Just to mention a few more:
– The Atomium sculpture
– King’s Castle,
Royal Palace, not to be confused with Place Royale (the original Royal Palace)
– the still standing Notre-Dame church
– Brussels Park where I accidentally found a small free rave on Easter
Brussels is definitely one of those cities where no matter where you turn or which street you take, you’ll find something interesting.

TInTin Mural
If like me, you’re a fan of street art, you’ll find a beautiful mural by
Okudart right outside the North station. There are also many murals based on comics around Brussels. My favorite is, of course, the TinTin mural, shown here. You can also see the Smurf’s passage, leading to Centraal Station, as well as the Caroline Baldwin and the Broussaille mural.

A perfect way to end the day at Brussels is by enjoying the sunset and the live music performer at the steps in Mont des Arts (featured image on top). This is a very picturesque and romantic area with a beautiful sight in every corner. I was on my own (#foreveralone) but didn’t mind all the embracing couples around me because I was in love with moment and the colorful sky. I also had a delicious chocolate covered waffle to keep me company ❤

Where to eat
GofreYou’ll never taste french fries the same way, since you’ll soon realize they’re actually from Belgium and they’re called Frites! Waffles with maple syrup will no longer suffice either, it’s strawberries, chocolate and chantilly or dead!… ok, maybe I’m taking it a bit to the extreme but there’s a reason why Belgians take great pride in their food.
Frites and waffles are musts in Belgium. I also found mediterranean food to be very popular in Brussels. Here are a few inexpensive and delicious places with great customer service, as well as English speaking staff: L’Express (Lebanese), Hellas (Greek, cash only),  Mykonos (Greek) and Lotus Vert (Vietnamese) for colder days.

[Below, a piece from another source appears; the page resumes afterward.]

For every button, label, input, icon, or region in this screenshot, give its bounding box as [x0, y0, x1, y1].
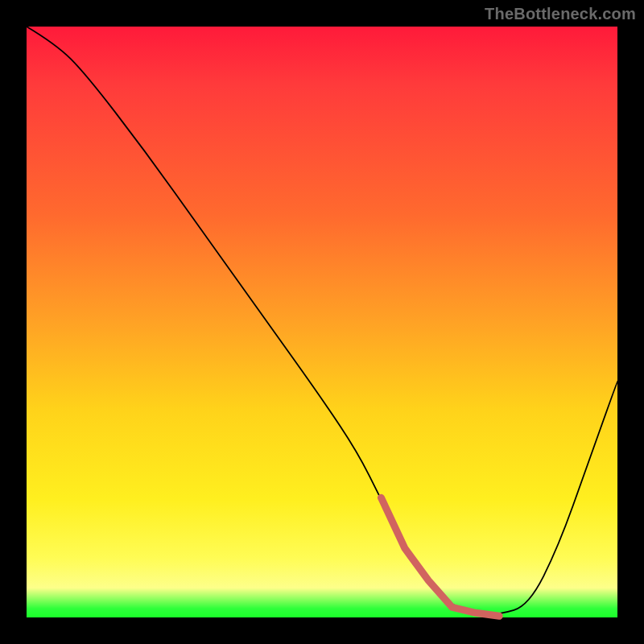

Here is the list of every place mentioned in this post for you to save in your Google maps. Don’t forget to download the Brussels map in Google maps so as to save data and time when roaming around Brussels. This city is a great place to just walk around and get lost, you’ll find wonderful things to see or places to eat and drink everywhere you go. I hope you make the best of your time in this amazing city and always, BE PRESENT.